## EXERCISE PROMPT:
When you reach the line in the data below that contains "IEEE International Geoscience", please start repeating lines exactly, and stop after the line that contains "ical properties (θi, soil", repeating nothing else.

[Stored items from a collection]
▬▬▬▬▬▬▬▬▬▬

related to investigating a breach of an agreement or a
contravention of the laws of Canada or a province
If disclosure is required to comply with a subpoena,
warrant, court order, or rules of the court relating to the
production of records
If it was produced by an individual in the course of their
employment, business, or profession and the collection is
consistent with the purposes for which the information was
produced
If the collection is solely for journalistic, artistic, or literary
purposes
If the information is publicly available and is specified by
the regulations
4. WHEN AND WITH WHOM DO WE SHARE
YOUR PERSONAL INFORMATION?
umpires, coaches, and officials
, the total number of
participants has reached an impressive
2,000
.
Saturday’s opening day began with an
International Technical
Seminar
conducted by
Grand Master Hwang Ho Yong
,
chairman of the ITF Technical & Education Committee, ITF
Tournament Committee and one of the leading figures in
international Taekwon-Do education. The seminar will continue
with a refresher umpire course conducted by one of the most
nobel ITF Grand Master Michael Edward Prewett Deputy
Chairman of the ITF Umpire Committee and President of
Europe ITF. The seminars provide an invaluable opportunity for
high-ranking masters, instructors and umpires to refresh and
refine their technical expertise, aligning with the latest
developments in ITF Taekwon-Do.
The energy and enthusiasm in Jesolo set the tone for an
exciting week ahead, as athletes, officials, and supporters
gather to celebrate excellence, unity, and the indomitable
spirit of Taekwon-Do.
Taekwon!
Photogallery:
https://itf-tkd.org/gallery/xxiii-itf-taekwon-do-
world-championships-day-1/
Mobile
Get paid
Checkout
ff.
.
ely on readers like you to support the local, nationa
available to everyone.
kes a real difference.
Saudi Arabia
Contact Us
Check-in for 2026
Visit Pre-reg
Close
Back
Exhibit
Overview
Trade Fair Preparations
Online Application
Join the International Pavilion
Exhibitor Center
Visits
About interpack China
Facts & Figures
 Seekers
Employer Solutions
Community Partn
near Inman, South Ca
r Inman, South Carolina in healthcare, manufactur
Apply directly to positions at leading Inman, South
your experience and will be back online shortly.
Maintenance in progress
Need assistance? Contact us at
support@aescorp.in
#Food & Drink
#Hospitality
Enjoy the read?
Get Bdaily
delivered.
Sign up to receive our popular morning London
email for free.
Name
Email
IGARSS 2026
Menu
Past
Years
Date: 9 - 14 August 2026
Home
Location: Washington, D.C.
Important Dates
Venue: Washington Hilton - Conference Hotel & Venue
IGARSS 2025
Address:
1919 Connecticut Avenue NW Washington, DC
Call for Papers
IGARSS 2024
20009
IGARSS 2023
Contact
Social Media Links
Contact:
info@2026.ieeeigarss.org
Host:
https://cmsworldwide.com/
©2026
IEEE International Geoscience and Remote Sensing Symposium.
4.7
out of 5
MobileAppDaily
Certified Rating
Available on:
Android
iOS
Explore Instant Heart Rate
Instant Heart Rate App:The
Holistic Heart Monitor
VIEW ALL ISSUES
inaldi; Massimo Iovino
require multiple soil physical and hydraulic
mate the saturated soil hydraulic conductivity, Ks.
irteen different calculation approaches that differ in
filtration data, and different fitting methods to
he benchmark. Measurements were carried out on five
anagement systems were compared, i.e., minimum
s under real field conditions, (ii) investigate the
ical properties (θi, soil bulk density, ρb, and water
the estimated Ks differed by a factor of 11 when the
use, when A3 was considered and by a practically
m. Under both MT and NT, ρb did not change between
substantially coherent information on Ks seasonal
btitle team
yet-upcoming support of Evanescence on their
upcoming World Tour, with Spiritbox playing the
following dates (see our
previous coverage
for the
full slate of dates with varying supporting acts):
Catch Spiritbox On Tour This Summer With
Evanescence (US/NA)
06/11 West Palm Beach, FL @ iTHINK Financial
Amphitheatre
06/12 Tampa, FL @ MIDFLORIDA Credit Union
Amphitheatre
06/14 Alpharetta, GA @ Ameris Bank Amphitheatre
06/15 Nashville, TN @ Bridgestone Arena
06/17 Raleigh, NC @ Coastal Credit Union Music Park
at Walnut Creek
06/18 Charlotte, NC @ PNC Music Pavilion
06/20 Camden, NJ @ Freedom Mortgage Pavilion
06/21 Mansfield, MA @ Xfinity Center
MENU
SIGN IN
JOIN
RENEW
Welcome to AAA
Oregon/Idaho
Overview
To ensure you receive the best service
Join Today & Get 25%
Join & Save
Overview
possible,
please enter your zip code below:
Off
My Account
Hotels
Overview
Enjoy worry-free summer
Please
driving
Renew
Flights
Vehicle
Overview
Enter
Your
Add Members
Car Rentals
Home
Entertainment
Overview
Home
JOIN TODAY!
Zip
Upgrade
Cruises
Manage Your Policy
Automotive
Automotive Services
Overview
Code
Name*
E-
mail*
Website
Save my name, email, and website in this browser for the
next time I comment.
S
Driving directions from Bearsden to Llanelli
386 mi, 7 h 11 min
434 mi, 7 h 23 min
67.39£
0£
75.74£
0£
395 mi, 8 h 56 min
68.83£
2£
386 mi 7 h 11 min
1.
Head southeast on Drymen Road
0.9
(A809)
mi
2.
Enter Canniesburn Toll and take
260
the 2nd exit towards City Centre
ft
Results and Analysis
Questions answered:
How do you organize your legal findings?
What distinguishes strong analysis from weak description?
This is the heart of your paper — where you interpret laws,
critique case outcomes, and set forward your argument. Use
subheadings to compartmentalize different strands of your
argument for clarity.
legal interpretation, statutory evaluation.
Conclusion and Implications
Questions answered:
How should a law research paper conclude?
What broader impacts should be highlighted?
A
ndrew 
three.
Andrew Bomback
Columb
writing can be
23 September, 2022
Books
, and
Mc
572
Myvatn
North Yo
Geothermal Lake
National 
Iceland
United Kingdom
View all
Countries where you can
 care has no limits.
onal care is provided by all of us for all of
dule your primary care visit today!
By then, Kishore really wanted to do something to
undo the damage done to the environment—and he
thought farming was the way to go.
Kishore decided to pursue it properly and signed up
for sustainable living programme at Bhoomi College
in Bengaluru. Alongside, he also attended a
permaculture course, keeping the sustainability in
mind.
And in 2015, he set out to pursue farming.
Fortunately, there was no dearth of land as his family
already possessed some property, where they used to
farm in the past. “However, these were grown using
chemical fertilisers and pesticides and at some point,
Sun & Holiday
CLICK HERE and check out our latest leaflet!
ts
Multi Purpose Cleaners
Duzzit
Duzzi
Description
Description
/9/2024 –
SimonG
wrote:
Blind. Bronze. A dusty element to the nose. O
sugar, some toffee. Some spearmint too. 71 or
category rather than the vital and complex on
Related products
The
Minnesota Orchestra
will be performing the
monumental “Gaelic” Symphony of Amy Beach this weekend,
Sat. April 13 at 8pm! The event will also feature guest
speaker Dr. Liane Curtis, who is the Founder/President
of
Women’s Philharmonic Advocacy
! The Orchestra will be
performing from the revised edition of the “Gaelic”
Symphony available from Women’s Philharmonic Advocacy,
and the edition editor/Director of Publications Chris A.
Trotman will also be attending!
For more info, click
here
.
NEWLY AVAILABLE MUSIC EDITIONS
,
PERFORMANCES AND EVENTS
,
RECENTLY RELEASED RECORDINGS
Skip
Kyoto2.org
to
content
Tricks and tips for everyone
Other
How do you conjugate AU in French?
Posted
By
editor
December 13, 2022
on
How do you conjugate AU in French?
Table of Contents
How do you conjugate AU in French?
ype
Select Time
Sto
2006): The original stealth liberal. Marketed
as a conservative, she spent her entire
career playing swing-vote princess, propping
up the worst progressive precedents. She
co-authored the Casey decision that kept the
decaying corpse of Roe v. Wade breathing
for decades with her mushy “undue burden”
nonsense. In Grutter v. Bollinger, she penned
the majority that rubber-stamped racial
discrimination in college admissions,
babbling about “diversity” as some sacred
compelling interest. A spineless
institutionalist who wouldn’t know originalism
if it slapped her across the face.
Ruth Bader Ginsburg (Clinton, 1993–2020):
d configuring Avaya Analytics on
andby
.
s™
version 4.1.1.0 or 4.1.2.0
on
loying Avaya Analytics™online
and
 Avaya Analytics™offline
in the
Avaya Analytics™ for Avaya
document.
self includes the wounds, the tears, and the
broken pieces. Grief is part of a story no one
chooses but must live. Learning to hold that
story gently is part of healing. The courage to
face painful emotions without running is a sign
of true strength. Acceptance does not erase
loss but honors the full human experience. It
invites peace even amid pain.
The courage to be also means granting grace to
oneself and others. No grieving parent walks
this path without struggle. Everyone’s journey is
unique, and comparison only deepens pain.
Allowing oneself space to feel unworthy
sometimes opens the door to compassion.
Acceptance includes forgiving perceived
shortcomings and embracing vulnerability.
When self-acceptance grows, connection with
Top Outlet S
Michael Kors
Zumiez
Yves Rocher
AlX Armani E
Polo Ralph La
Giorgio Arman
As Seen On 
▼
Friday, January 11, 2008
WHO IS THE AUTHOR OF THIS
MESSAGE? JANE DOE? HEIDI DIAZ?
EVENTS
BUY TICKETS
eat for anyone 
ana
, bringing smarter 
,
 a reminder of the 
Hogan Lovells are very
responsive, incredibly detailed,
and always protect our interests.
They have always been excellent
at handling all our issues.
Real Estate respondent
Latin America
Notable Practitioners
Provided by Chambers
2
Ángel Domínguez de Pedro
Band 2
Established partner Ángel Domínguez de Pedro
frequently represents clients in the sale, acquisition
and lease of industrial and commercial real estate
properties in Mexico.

▬▬▬▬▬▬▬▬▬▬

## EXERCISE RESULT:
IEEE International Geoscience and Remote Sensing Symposium.
4.7
out of 5
MobileAppDaily
Certified Rating
Available on:
Android
iOS
Explore Instant Heart Rate
Instant Heart Rate App:The
Holistic Heart Monitor
VIEW ALL ISSUES
inaldi; Massimo Iovino
require multiple soil physical and hydraulic
mate the saturated soil hydraulic conductivity, Ks.
irteen different calculation approaches that differ in
filtration data, and different fitting methods to
he benchmark. Measurements were carried out on five
anagement systems were compared, i.e., minimum
s under real field conditions, (ii) investigate the
ical properties (θi, soil bulk density, ρb, and water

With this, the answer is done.